Près d’un siècle après son interdiction, la dénomination « absinthe » peut désormais à nouveau figurer sur les bouteilles de ce spiritueux à la réputation diabolique.

Baudelaire, Rimbaud, Modigliani, Van Gogh ou encore Toulouse-Lautrec avaient succombé à ses charmes. Après 96 années de prohibition, l’absinthe, née à Pontarlier (Doubs), est à nouveau autorisée à la vente sous son nom d’origine. C’est une disposition de la loi du 17 mai 2011 dite « de simplification et d’amélioration de la qualité du droit » qui a définitivement réhabilité la fée verte en abrogeant la loi du 16 mars 1915 relative à « l’interdiction de la fabrication, de la vente en gros et au détail, ainsi que de la circulation de l’absinthe et des liqueurs similaires ». Une décision qui vient à point nommé pour la quinzaine de distilleries françaises qui fabriquent chaque année environ 700.000 litres du précieux nectar vert.

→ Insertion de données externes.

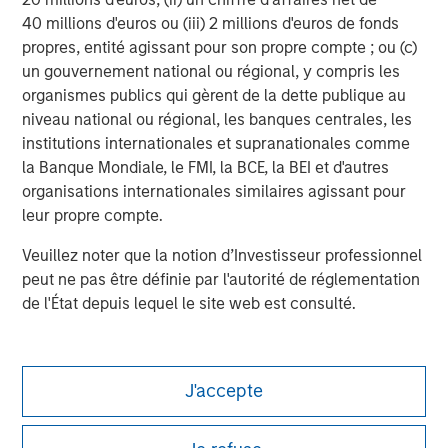
Managing Director
40 millions d'euros ou (iii) 2 millions d'euros de fonds
propres, entité agissant pour son propre compte ; ou (c)
un gouvernement national ou régional, y compris les
organismes publics qui gèrent de la dette publique au
Ashwin Krishnan
niveau national ou régional, les banques centrales, les
Managing Director
institutions internationales et supranationales comme
la Banque Mondiale, le FMI, la BCE, la BEI et d'autres
organisations internationales similaires agissant pour
leur propre compte.
Veuillez noter que la notion d’Investisseur professionnel
peut ne pas être définie par l'autorité de réglementation
de l'État depuis lequel le site web est consulté.
J'accepte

Profitant d’une législation hexagonale particulièrement stricte, les producteurs du Val-de-Travers, dans le canton de Neuchâtel (Suisse), tentaient en effet de s’approprier l’appellation « absinthe ». En mars 2010, ils avaient déposé une demande d’indication géographique protégée devant l’Office fédéral de l’agriculture suisse dans ce sens. La Fédération française des spiritueux s’était vivement opposée à cette démarche, réclamant au passage la suppression de la loi en vigueur qui dévalorisait un produit à la réputation injustifiée et qui constituait, selon elle, un handicap commercial important.

La nouvelle législation en vigueur ne fait cependant pas table rase de toute la réglementation concernant la fée verte. Le taux maximum de thuyone, cette molécule « épileptisante » à l’origine des nombreux fantasmes qui entourent l’absinthe, est toujours fixé à 35 mg par kilo comme le prévoit un décret du 2 novembre 1988 en application d’une directive européenne. Ce texte assouplissait la loi de 1915 en autorisant à nouveau la vente de la liqueur sous la dénomination trouble de « boisson spiritueuse aux plantes d’absinthe ». Une disposition désormais supprimée en même temps que la loi à laquelle elle se rattachait. Très à la mode au XIXème siècle, l’absinthe avait pour réputation de rendre fou. Les viticulteurs, qui traversaient une grave crise à l’époque, ont activement milité pour son interdiction aux côtés des ligues antialcooliques et de l’Église catholique. Après sa prohibition, les anciens producteurs d’absinthe se sont reconvertis dans la fabrication d’autres apéritifs anisés dont le pastis, né en 1932.